═════ GIVEN ENTRIES
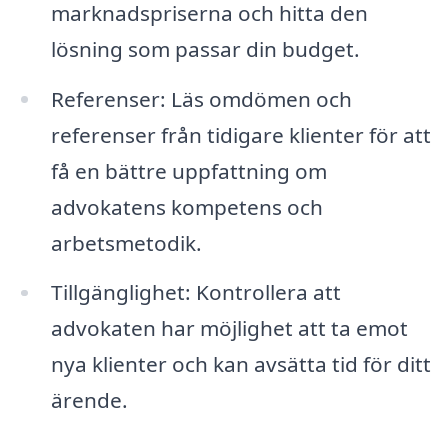
marknadspriserna och hitta den
lösning som passar din budget.
Referenser: Läs omdömen och
referenser från tidigare klienter för att
få en bättre uppfattning om
advokatens kompetens och
arbetsmetodik.
Tillgänglighet: Kontrollera att
advokaten har möjlighet att ta emot
nya klienter och kan avsätta tid för ditt
ärende.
══════════
--- ASSIGNMENT ---
An exact copy of the listing above is to be set down, with no pictures in it.

--- RESULT FOR THIS EXERCISE ---
marknadspriserna och hitta den
lösning som passar din budget.
Referenser: Läs omdömen och
referenser från tidigare klienter för att
få en bättre uppfattning om
advokatens kompetens och
arbetsmetodik.
Tillgänglighet: Kontrollera att
advokaten har möjlighet att ta emot
nya klienter och kan avsätta tid för ditt
ärende.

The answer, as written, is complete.